Overview

Welcome to CSE 150.

This course will introduce you to data science and provide insight into how to use data to make decisions using visualization and statistical inference. Data scientists spend a significant amount of their time cleaning and manipulating data for use in decision making.1 In this course, we have crafted real-world data for use in our learning to offset much of the work around data cleaning and manipulation. CSE 250, CSE 350/Math 335, CIT 111, CIT 225 and other advanced analytics courses like CSE 450 and Math 488 can help you build those skills.

We will learn the principles of data storage and management for data analysis and visualization through Google Sheets and Tableau. Neither tool requires the use of a programming language for their use in our class. Both are used heavily in the data science space, and they have many connections to R and Python.2

If you have signed up for this class, you are most likely driven by curiosity and interested in how data decisions are made (sometimes called data intuition). Possibly, you have a more empathetic approach to how the world works and how problems can be solved. Finally, you have an eye for visualization and how data is communicated to make impactful decisions.3 The course follows these principles of teaching Data Science

  • Organize the course around a set of diverse case studies
  • Integrate computing into every aspect of the course
  • Teach abstraction, but minimize reliance on mathematical notation
  • Structure course activities to realistically mimic a data scientist’s experience
  • Demonstrate the importance of critical thinking/skepticism through examples

See here for other great quotes about data science and learning. It would also be of value for you to read my learning manifesto

Course Outcomes

As a successful learner, you will be able to;

  1. Organize and store tabular data for time-series, spatial, and measured variables.
  2. Calculate data summaries and produce visualizations from data.
  3. Communicate about data with people of varied backgrounds (e.g., novices, database administrators, data scientists, business decision-makers).
  4. Describe the implications of data visualization and summaries in the decision-making process.

Course Materials and Requirements

We will not focus on traditional statistical hypothesis testing or sophisticated statistical modeling. We will leverage statistics for the concepts of how to visualize uncertainty and variability while keeping our focus on visualization and data handling to focus on ‘safe-stats.’4 We will not focus on traditional statistical hypothesis testing or sophisticated statistical modeling.

Course Materials

We will be using two textbooks throughout the semester. Beyond the textbook, we recommend dual monitors if you are taking this class remotely.

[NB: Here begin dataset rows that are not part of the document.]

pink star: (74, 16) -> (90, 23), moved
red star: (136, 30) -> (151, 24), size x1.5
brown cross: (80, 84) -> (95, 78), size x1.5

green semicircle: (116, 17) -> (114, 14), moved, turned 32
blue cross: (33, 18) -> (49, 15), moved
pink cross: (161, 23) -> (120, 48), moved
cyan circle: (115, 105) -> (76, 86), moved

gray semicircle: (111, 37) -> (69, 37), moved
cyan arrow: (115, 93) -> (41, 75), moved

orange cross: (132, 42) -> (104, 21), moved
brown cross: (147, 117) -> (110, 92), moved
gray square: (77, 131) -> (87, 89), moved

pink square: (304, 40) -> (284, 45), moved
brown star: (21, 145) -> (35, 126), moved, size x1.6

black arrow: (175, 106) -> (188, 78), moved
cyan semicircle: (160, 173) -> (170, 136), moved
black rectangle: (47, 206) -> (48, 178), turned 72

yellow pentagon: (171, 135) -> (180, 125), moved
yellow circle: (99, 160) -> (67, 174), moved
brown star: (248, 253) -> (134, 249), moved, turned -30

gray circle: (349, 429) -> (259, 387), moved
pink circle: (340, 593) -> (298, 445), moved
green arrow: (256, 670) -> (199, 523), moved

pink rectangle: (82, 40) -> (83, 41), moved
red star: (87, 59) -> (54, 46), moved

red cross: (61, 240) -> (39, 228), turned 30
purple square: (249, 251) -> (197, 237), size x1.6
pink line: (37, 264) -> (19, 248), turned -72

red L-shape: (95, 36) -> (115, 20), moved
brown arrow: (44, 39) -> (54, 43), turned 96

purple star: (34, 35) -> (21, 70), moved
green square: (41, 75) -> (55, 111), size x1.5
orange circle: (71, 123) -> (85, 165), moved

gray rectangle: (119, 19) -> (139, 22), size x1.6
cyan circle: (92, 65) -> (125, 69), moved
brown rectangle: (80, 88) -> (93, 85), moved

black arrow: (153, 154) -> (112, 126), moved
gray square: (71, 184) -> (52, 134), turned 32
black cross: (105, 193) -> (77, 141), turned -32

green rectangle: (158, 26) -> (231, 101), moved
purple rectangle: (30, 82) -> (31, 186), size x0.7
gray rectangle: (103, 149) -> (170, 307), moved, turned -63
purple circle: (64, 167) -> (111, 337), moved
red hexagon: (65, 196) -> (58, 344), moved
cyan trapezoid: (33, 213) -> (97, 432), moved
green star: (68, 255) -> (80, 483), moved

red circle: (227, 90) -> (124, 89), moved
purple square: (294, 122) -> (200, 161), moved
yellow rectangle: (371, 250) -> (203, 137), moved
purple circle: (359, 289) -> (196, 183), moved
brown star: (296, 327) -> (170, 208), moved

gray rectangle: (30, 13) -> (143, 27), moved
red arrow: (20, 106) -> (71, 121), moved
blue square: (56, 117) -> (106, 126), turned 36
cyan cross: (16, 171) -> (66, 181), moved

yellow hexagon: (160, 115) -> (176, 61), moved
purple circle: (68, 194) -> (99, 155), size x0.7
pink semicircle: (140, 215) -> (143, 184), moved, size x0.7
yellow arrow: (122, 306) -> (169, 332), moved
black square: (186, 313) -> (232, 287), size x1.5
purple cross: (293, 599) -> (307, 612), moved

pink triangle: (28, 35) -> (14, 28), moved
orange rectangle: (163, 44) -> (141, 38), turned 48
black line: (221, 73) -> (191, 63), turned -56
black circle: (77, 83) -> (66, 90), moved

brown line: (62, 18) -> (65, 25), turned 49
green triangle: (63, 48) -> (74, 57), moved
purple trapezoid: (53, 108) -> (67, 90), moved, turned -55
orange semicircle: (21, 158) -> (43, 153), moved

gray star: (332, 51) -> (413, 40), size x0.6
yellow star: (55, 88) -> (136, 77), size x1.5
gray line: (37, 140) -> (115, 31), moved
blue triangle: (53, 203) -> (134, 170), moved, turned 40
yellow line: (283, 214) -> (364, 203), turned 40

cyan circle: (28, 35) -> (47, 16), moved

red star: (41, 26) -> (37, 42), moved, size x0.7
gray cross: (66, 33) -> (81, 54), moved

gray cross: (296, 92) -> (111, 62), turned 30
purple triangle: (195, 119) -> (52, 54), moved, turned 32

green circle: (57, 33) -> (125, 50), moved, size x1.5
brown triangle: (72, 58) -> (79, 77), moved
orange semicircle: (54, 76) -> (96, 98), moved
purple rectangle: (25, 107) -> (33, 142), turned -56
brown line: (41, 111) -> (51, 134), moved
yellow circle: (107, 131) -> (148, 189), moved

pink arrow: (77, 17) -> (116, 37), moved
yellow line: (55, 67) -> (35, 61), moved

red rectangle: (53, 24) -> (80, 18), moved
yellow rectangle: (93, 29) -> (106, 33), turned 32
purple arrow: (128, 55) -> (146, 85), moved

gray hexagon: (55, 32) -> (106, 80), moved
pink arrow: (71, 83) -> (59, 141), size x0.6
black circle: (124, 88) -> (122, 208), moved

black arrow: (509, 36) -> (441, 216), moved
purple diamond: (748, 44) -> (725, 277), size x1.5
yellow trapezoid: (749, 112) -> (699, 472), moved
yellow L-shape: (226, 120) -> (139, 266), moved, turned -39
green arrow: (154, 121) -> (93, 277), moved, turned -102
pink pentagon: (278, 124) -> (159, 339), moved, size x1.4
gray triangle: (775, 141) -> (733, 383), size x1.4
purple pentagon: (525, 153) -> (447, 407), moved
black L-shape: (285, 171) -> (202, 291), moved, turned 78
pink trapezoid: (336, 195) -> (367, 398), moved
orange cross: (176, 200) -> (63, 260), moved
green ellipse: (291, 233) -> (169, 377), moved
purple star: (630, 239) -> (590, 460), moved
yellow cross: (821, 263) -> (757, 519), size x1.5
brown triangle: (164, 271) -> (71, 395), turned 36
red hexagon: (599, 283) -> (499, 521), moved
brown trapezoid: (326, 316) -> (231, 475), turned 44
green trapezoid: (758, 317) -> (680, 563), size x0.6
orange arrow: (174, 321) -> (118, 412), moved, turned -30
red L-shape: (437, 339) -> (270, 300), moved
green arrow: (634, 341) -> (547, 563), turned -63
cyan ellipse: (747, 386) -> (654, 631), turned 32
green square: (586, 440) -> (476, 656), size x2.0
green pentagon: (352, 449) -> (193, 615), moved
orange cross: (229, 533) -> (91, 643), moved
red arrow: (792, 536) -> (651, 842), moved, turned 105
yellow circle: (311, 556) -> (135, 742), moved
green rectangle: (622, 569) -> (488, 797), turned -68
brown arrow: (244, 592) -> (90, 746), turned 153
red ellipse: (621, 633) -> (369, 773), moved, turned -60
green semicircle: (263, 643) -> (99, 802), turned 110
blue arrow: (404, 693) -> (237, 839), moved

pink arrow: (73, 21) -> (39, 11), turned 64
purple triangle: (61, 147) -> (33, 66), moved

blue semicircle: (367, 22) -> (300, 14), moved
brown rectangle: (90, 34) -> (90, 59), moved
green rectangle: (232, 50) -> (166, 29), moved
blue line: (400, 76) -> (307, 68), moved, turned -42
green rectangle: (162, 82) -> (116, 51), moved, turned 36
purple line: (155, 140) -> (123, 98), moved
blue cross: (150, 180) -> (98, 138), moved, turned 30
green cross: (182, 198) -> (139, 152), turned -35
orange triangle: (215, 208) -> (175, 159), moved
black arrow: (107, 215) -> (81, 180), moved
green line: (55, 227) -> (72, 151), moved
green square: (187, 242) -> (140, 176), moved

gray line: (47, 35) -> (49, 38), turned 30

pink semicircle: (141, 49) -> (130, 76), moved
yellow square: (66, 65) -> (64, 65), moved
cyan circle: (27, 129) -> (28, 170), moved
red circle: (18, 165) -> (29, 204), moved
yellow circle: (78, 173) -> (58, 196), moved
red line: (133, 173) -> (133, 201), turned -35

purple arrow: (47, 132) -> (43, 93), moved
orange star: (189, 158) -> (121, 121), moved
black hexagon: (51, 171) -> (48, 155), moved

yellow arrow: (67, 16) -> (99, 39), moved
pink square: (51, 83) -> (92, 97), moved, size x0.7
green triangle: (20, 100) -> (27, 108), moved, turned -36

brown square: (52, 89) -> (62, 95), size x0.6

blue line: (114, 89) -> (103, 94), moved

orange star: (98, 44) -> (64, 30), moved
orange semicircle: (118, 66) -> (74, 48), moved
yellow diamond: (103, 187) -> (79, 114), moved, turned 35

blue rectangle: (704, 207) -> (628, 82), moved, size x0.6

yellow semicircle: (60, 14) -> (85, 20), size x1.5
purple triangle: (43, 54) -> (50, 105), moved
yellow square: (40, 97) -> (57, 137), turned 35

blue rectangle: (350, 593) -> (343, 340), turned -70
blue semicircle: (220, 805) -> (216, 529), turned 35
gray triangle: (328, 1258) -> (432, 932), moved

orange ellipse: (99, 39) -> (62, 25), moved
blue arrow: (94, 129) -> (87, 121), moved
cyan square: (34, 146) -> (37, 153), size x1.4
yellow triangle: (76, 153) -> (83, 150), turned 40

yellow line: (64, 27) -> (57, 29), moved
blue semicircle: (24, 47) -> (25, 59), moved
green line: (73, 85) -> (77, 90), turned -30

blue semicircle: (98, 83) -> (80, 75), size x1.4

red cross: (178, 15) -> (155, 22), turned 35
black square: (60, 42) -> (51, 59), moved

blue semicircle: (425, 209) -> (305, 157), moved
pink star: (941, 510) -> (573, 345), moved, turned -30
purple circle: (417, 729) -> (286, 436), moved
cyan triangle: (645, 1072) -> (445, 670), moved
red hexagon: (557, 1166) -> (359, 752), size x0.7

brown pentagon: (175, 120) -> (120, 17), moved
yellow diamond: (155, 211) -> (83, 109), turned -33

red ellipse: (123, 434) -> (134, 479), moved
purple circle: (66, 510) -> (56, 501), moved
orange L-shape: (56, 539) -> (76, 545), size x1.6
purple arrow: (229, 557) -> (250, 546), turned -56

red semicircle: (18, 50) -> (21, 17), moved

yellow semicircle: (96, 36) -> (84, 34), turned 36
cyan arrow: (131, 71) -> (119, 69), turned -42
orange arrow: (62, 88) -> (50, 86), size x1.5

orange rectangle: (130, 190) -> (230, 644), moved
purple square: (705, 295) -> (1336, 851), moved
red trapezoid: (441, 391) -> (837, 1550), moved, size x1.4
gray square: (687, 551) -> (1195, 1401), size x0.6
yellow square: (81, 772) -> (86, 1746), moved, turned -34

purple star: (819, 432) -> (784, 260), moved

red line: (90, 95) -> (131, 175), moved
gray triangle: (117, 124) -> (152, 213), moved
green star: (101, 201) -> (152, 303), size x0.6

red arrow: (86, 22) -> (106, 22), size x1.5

Good Charts: You can purchase digital or hard copy of the book. It is well-reviewed in industry and is structured to be much easier to read than standard textbooks.

CSE 150 Data Intuition and Insight Supplement: We will be covering more than visualization in the course, and we have written supplemental materials that we will use in tandem with Good Charts. This book is online and is free.

We will leverage statistics for the concepts of how to visualize uncertainty and variability while keeping our focus on visualization and data handling to focus on ‘safe-stats’. We do expect that you have familiarity with using web-based software.

Competency Assumptions

There are no course prerequisites for this course. However, we do assume that you love using data to make decisions.

Course Format

We will meet for 1 hour twice a week and use the following weekly rhythm. After the first week, we will complete multiple 4-class day data projects. We expect 1-3 hours of work to be completed outside of class for each class period.

Preparation

In my experience, getting lectured training outside of college is even more expensive than it is in college. A week’s worth of training can cost more than a semester of school here at BYUI. Due to this expense, learning how to digest online material and get up to speed on a topic before going to the expert for questions is a valuable skill to develop. I expect that you have completed the assigned reading material before class begins. You will also have work to complete after class.

Class time

We will use class time to enforce the analytics and visualization concepts needed for the weekly topic covered in the case study.

Grading

Grading is a nasty side effect of mass learning and academia. We are in a class at a university and will have to manage this side effect. However, we do not have to let it control our learning, thinking, or this class. Learning and thinking should motivate each activity.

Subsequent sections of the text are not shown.